!!! THIS INFORMATION IS OBSOLETE !!!

This document describes an initial improvement to the openMSX VDP LINE command
timing. Later it has been improved further to be nearly identical to the real
VDP. Those improvements are described in the 'vdp-vram-timing' document.

So this document is only useful if you're interested in the historic
development of openMSX.

- - - - - - - - - - - - - - - - - - - - - - - - - - - - - - - - - - - - - -

Speed-test for V99x8 LINE commands
----------------------------------

This test is inspired by this forum topic:
   http://www.msx.org/forum/msx-talk/software-and-gaming/line
and more in particular the post by NYYRIKKI on 09-08-2012, and the pictures he
posted the next day.

Very briefly his test draws in a loop lines (using the LINE command) from the
center of the screen to each point along the edge of the screen. _While_ the
command is executing the command engine COLOR register is changed rapidly. This
results in color patterns that give an indication for how fast the LINE command
is executing for different line directions (see the pictures in the forum).

I took this test as a starting point and changed it in the following ways:
 a) Run in screen 8 instead of screen 5
 b) Start drawing from pixel (0,0) instead of from the center
 c) Change the colors faster

a) The color value of a pixel is an indication for how many times the color
register has been changed (in my test it starts at 0 and increments by 1 each
time). In screen 8 we see the lower 8 bits of this count, while in screen 5 we
only have 4 bits. Even in screen 8 this counter will overflow (we actually need
9 bits) but getting the actual count value is easier in screen 8. (As a
verification we also did a few tests in screen 5 and those gave the exact same
timing results as compared to screen 8.)

b) When drawing from the top-left we can draw lines of length 256 pixels
(longest axis) instead of only 128 pixels. This gives more accurate
measurements. From NYYRIKKI's original pictures we can see the pattern has 8
axis of symmetry, so it's OK to only test one octet (only 1 direction in X/Y
and also only X-major).

c) NYYRIKKI's original test used OTIR to rapidly change the COLOR register,
this takes 23 Z80 cycles per iteration. I use a long sequence of
  INC A ; OUT (#9B),A
instructions, this only takes 17 cycles per change. Multiply this by 6 to get
VDP ticks.

At the bottom of this text you find the source code of my test program.

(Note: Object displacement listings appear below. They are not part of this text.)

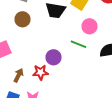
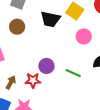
green line: (78, 44) -> (73, 73), moved

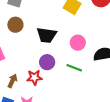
black trapezoid: (50, 19) -> (47, 35), moved
pink circle: (84, 36) -> (78, 43), moved

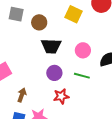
brown circle: (15, 25) -> (39, 22), moved
red star: (34, 77) -> (61, 96), moved

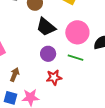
black trapezoid: (51, 46) -> (46, 27), turned 35
pink circle: (83, 50) -> (77, 32), size x1.5

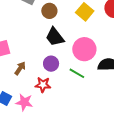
brown arrow: (15, 75) -> (20, 68), moved
red star: (54, 77) -> (43, 85), moved

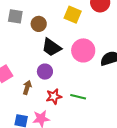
purple circle: (51, 64) -> (45, 72), moved
green line: (77, 73) -> (78, 97), moved

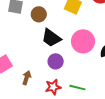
purple circle: (45, 72) -> (56, 61), moved

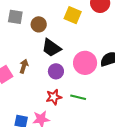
pink circle: (83, 41) -> (85, 63), moved
brown arrow: (27, 78) -> (24, 66), moved

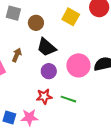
brown arrow: (24, 66) -> (17, 55), moved

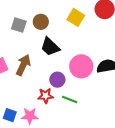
gray square: (13, 13) -> (19, 25), moved
brown arrow: (17, 55) -> (23, 65), moved, size x1.5
purple circle: (49, 71) -> (57, 80), moved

We run this test program in 3 modes:
 1) display enabled, sprites enabled
 2) display enabled, sprites disabled
 3) display disabled, (sprite status doesn't matter)
See 'line-speed.xcf.bz2' for the graphical output of these tests
(enable/disable the different layers to see the different pictures).

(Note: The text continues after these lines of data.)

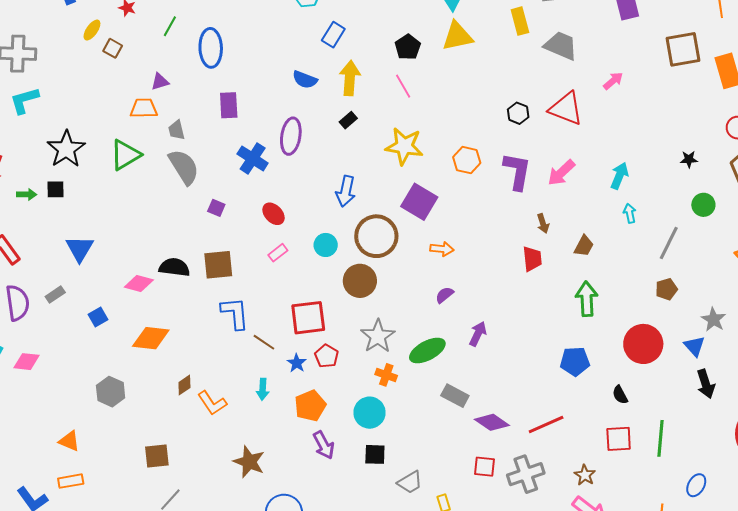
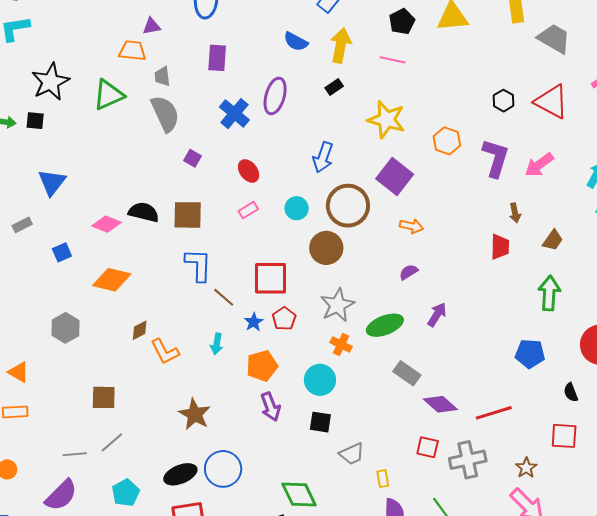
pink line: (403, 86) -> (393, 60), turned -55

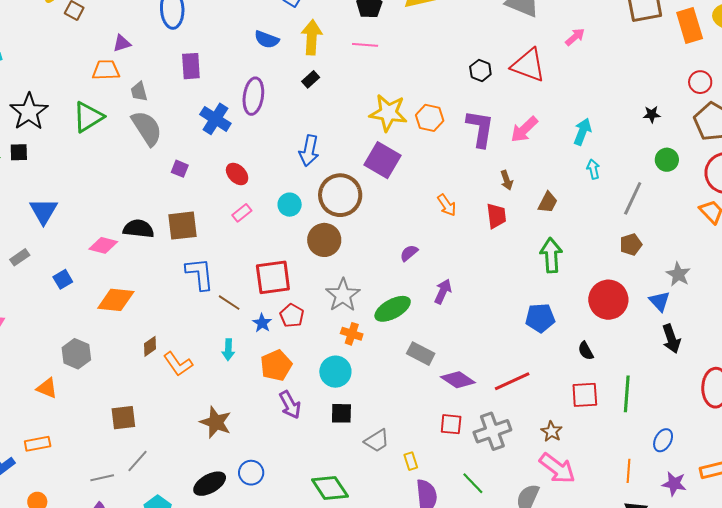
yellow star: (386, 120) -> (388, 113), moved
orange arrow: (411, 226) -> (447, 205), moved, turned 50
orange triangle: (19, 372) -> (47, 388), moved
blue circle: (223, 469) -> (251, 473), size x0.7

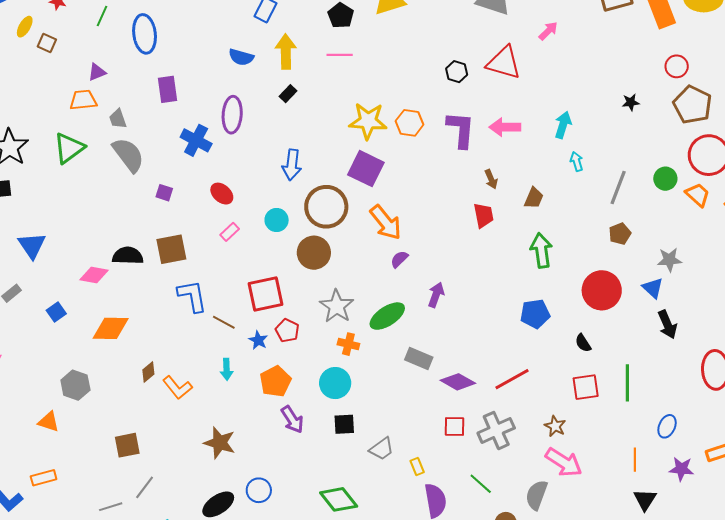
pink arrow: (524, 129) -> (505, 127), turned 48
green circle: (667, 160) -> (665, 179), moved
orange arrow: (447, 205) -> (386, 223), moved, size x1.6
gray star: (678, 274) -> (669, 260), turned -30

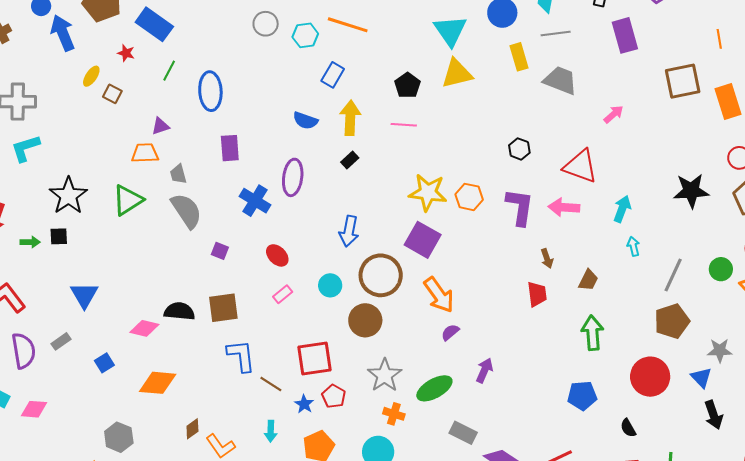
red triangle: (504, 63) -> (581, 166), moved
black star: (631, 102) -> (691, 191), size x2.0
brown pentagon: (620, 234) -> (672, 321), size x1.6

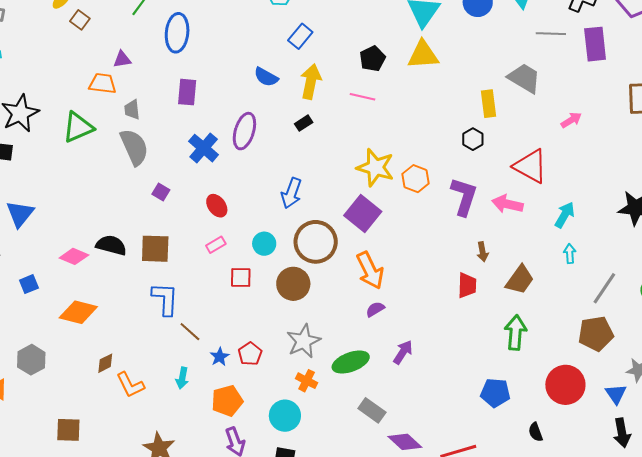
gray line: (556, 34) -> (551, 34), moved
yellow rectangle: (519, 57) -> (488, 104), moved
brown trapezoid: (588, 280) -> (520, 280), size x1.4
red square: (314, 358) -> (241, 277), moved, size x0.6

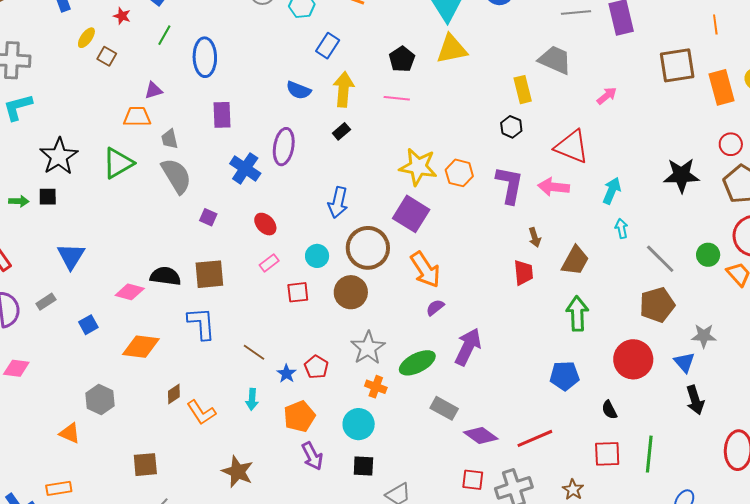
gray line: (604, 288) -> (660, 259), turned -72
blue L-shape: (165, 299) -> (201, 323), moved
purple arrow: (403, 352) -> (468, 347), size x1.5

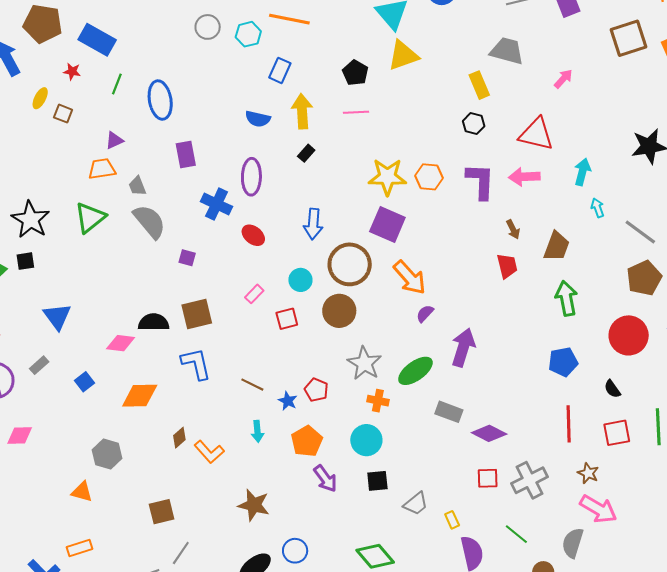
red ellipse: (265, 224) -> (253, 235), moved
red line: (535, 438) -> (569, 424), moved, turned -60

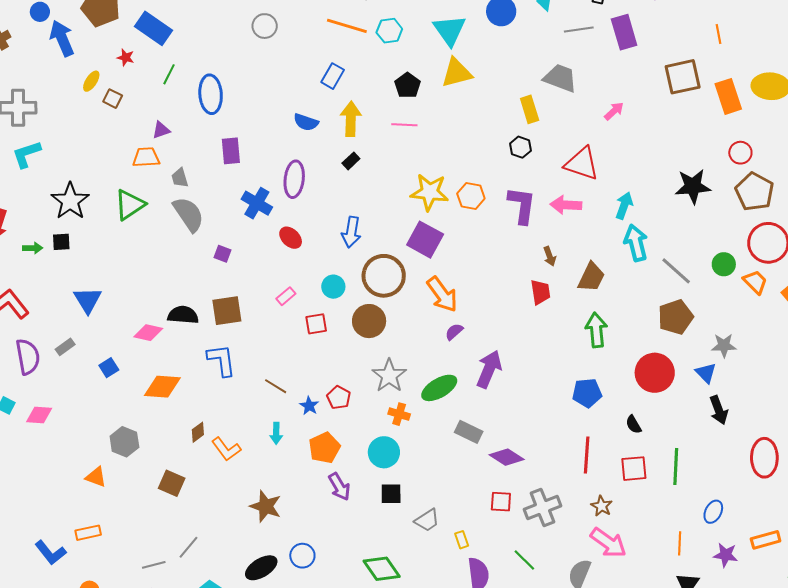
cyan hexagon: (248, 34) -> (389, 31), moved
cyan arrow: (598, 208) -> (636, 243), size x1.8
brown square: (162, 512) -> (172, 483), moved, turned 32

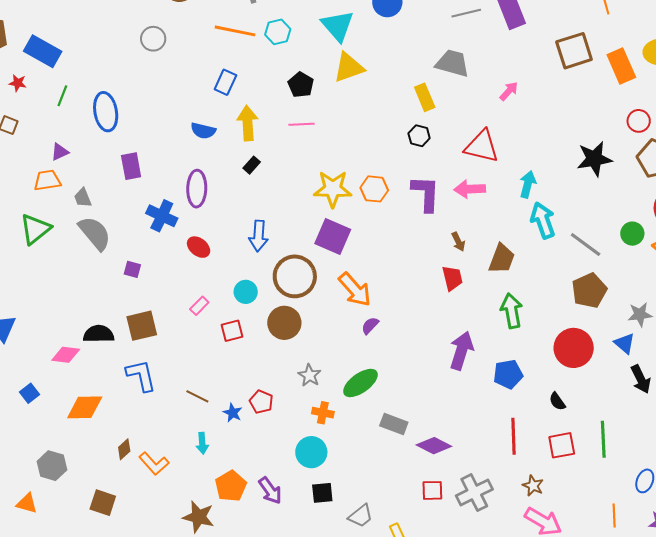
purple arrow: (489, 369) -> (461, 351), moved
gray star: (389, 376) -> (309, 375), size x0.7
orange pentagon: (324, 448) -> (231, 486), moved

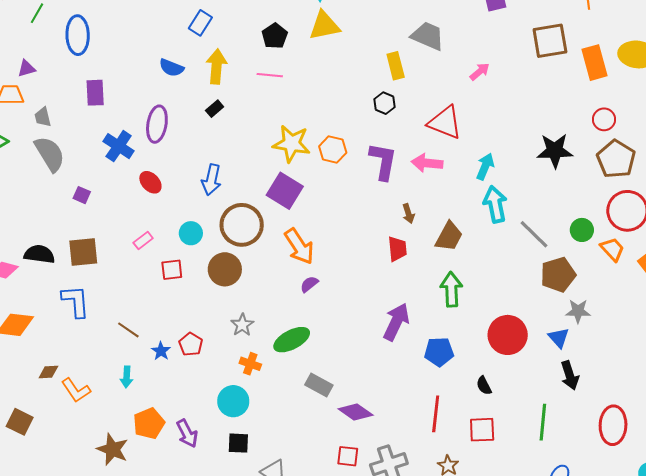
brown pentagon: (589, 291) -> (558, 275), moved
green line: (603, 439) -> (543, 422), moved
brown diamond: (124, 449) -> (48, 372), turned 30

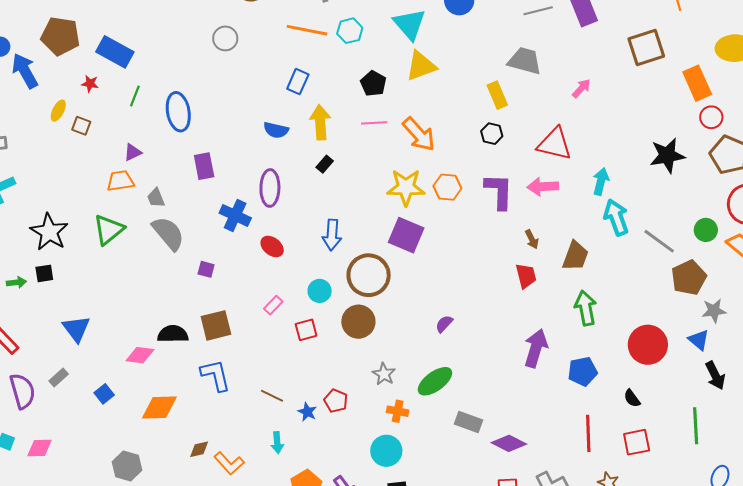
orange rectangle: (595, 63) -> (697, 83), moved
orange arrow: (299, 246) -> (419, 134), moved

Next we fit this data on some timing model. This is the model we used:

 time-of-line-cmd = A * pixels-of-major-axis + B * pixels-of-minor-axis.

With A and B (yet unknown) constants. (BTW the old timing model in openMSX
had B==0).

In the last column of the 3 pictures we can read an indication for the total
time it took to draw this line. After taking overflow into account we can
multiply this number by '17 * 6' to get (approximately) the time in VDP cycles
it took to draw the LINE to that point. Note that we can only (easily) do this
for the pixels in the last column because the pixels in the other columns are
possibly overwritten by multiple LINE commands.

So now we have 256 measurements to fit two parameters. When doing a
least-squares-fit (actually a least-squares-fit with the additional constraint
that the result must be integer) we get these results:

  display=on, sprites=on   A = 135    B = 36
  display=on, sprites=off  A = 120    B = 30
  display=off              A = 109    B = 29


Next we change the implementation in openMSX for this timing model, and then we
run the same tests we first ran on a real machine in openMSX (you can see those
results also in 'line-speed.xcf.bz2).


Compared to openMSX the real measurements show more irregularities. This means
that the timing model is not yet complete. My current best guess is that these
irregularities can be explained by fixed VRAM-access-slots for the different
VDP subsystems. But very little information is known about such access-slots.


Wouter



;-----------------------------------------------------------------------------

		org	#C000-7

		db	#fe
		dw	start
		dw	stop
		dw	start

start		di

		ld	a,2
		out	(#99),a
		ld	a,15+128
		out	(#99),a		; Select S#2
WaitCE		in	a,(#99)
		rra
		jp	c,WaitCE

loop
wait1		in	a,(#99)
		and	#40
		jr	z,wait1		; wait if not inside vertical border
wait2		in	a,(#99)
		and	#40
		jr	nz,wait2	; wait if inside vertical border
		; at this point we're at the top of the display area

		ld	a,36
		out	(#99),a
		ld	a,17+128
		out	(#99),a		; Indirect access to R#32 and up
		ld      hl,LineCmd
		ld	bc,10*256+#9B
		otir

		ld	a,44+128
		out	(#99),a
		ld	a,17+128
		out	(#99),a		; Indirect access to CMD-CLR

		ld	a,#70
		out	(#99),a
		ld	a,46+128
		out	(#99),a		; start LINE cmd

		; Change command color register as fast as possible
		;   17 Z80 cycles per change
		xor	a
		out	(#9B),a ; 0x000
		inc	a
		out	(#9B),a ; 0x001
		[ repeated so that we have a sequence of 512 OUT instructions ]
		inc	a
		out	(#9B),a ; 0x1ff


		in	a,(#99)
		rra
		jr	nc,ok
		halt			; ERROR line cmd was not yet finished!
ok
		ld	hl,(LineCmd+6)	; ny
		ld	a,h
		or	a
		jr	nz,break
		inc	hl
		ld	(LineCmd+6),hl
		jp	loop

break		xor	a
		out	(#99),a
		ld	a,15+128
		out	(#99),a		; Select S#0

		ei
		ret

LineCmd		dw	  0, 0		; dx, dy
		dw	256, 0		; nx, ny
		db	  0
		db	  0

stop		equ	$